> Problem details:
Leave every entry as it is and write the data out in full.
+++ Exercise data
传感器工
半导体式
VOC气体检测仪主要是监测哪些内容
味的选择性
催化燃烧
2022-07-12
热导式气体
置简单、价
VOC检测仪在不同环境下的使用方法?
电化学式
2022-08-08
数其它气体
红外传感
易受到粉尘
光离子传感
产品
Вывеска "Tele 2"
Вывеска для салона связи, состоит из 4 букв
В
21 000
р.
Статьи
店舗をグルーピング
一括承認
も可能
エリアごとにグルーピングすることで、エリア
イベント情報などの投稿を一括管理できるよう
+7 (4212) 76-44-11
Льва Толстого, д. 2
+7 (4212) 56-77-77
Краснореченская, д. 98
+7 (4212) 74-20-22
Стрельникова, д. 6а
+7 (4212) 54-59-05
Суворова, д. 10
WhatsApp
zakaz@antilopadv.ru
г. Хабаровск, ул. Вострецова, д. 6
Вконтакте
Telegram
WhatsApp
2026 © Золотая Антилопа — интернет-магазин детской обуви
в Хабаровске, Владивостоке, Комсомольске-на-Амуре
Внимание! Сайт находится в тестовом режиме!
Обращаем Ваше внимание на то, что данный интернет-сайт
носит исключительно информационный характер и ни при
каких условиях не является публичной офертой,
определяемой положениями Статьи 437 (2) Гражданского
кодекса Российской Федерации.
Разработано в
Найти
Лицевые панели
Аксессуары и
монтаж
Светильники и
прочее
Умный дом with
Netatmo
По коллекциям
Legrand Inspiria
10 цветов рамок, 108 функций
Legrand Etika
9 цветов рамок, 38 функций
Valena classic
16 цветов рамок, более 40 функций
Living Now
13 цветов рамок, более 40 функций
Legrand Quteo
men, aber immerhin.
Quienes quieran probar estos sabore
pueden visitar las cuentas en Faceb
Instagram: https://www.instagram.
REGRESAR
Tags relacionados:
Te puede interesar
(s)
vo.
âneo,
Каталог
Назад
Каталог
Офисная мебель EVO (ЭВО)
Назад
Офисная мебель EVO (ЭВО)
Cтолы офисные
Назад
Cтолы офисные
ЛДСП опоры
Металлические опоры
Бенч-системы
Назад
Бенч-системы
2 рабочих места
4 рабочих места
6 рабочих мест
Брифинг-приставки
++++++
> Written solution:
传感器工
半导体式
VOC气体检测仪主要是监测哪些内容
味的选择性
催化燃烧
2022-07-12
热导式气体
置简单、价
VOC检测仪在不同环境下的使用方法?
电化学式
2022-08-08
数其它气体
红外传感
易受到粉尘
光离子传感
产品
Вывеска "Tele 2"
Вывеска для салона связи, состоит из 4 букв
В
21 000
р.
Статьи
店舗をグルーピング
一括承認
も可能
エリアごとにグルーピングすることで、エリア
イベント情報などの投稿を一括管理できるよう
+7 (4212) 76-44-11
Льва Толстого, д. 2
+7 (4212) 56-77-77
Краснореченская, д. 98
+7 (4212) 74-20-22
Стрельникова, д. 6а
+7 (4212) 54-59-05
Суворова, д. 10
WhatsApp
zakaz@antilopadv.ru
г. Хабаровск, ул. Вострецова, д. 6
Вконтакте
Telegram
WhatsApp
2026 © Золотая Антилопа — интернет-магазин детской обуви
в Хабаровске, Владивостоке, Комсомольске-на-Амуре
Внимание! Сайт находится в тестовом режиме!
Обращаем Ваше внимание на то, что данный интернет-сайт
носит исключительно информационный характер и ни при
каких условиях не является публичной офертой,
определяемой положениями Статьи 437 (2) Гражданского
кодекса Российской Федерации.
Разработано в
Найти
Лицевые панели
Аксессуары и
монтаж
Светильники и
прочее
Умный дом with
Netatmo
По коллекциям
Legrand Inspiria
10 цветов рамок, 108 функций
Legrand Etika
9 цветов рамок, 38 функций
Valena classic
16 цветов рамок, более 40 функций
Living Now
13 цветов рамок, более 40 функций
Legrand Quteo
men, aber immerhin.
Quienes quieran probar estos sabore
pueden visitar las cuentas en Faceb
Instagram: https://www.instagram.
REGRESAR
Tags relacionados:
Te puede interesar
(s)
vo.
âneo,
Каталог
Назад
Каталог
Офисная мебель EVO (ЭВО)
Назад
Офисная мебель EVO (ЭВО)
Cтолы офисные
Назад
Cтолы офисные
ЛДСП опоры
Металлические опоры
Бенч-системы
Назад
Бенч-системы
2 рабочих места
4 рабочих места
6 рабочих мест
Брифинг-приставки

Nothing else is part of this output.